I don't know why but I always seem to get life lessons from the simple act of having a manicure. Now if you read
any of my emails in the past, you might have noticed one or two about my experience with my nails. Part of how I present, part of my brand, is having manicured hands.
I've talked about this in the past when I was being wheeled out by paramedics into an ambulance and one of the paramedics commented on my manicure. I've talked about the bravery it took for me to change the shape of my nails after 20 some odd years and taking that leap to try something new. I've also talked about experimenting with colors that were outside of my comfort zone.
This is what I want to share with you today. I wanted a particular type of nail polish on my nails as I embark on my trip to Europe for the summer. I thought I had done really well. I picked out the two colors I wanted blended. Everything was just
right. I didn't schedule enough time for her to do the type of design I wanted but I called ahead and they told me it would be no problem. She could do it.
Off we go until she puts on the color and finds out that it's not working. At least it's not working the way I had shown her in the photo of how I wanted it to look. We kept trying color combinations, whether it was the white part, whether it was the pink part. They all had a little sparkle, all the things.
Now I have two women looking at my nails trying to make this work. For a brief moment I felt guilty for taking up time for them to get my nails exactly the way we were both happy with. I almost said, "Forget it, let's just go with a simple base of color and I'll be on my way." Almost. I thought about it. I pay a lot of
money for my manicures. It's my guilty pleasure. I didn't want to go away for three weeks without my nails looking a certain way.
Honestly I thought
about my value. I actually thought about how many times I give up or acquiesce or give in when things get hard. This combination of nail color was proven to be challenging and I was falling back into my own pattern, a habit of giving in and giving up and not wanting to take up space or time.
I had a little mini conversation with myself at this point and I was just, "Let's just go with it and see what it looks like. Try it, see if it works. Make the decision and make it right. Make it work in your mind, make it work on your hands. Do whatever buffing or muting of the colors that she has to do to make it work."

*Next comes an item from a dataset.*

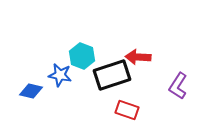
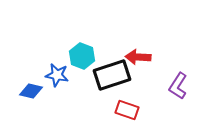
blue star: moved 3 px left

Then I said, “I trust you. You pick something to make it work." I moved from giving up to collaborating and trusting the person I was collaborating with, who was way
more knowledgeable than me, mind you. They never asked me to give up or just go with a single color. I was the one putting that retreat upon myself.
I
started to feel guilty for taking up space, taking up air, taking up time, and how many times do we do this in life? I know that I have a pattern: the first thing I want to do is give up when things get hard. I know enough about myself and the pattern that I have to not pay attention to it. What I mean by that is I recognize the pattern and I make a conscious choice to go in the other direction of the pattern. I am tenacious. I am disciplined. Well let me say it this way: I want to be the type
of person who doesn't give up easily, who gives up only after everything has been exhausted and then I know that I gave it my all. Instinctually I always want to give up too soon. It's a pattern that I have.
We all have different habits, patterns, and behaviors that we learned from our early life experiences. I know mine came from that because I was surrounded by people who actually encouraged me to give up when things got hard and that became a part of my DNA. My point in sharing that with you is that those patterns, beliefs, and behaviors from our early life experiences can sabotage our success in life.
Those patterns decide how hard you fight for the promotion, the boundary, the marriage, the dreams, and the things you actually want.
Pro tip: 3 steps to interrupt the sabotaging pattern
- Notice it.
Catch the urge to quit or shrink the moment it shows up.
- Name it as the old pattern, not the truth.
- Do the opposite of what it's telling you. Shift away from the sabotaging behavior.
By the way, my manicure came out so good that she was taking pictures for her portfolio. Success was had by all. It’s called ombre I’m told. What do you think?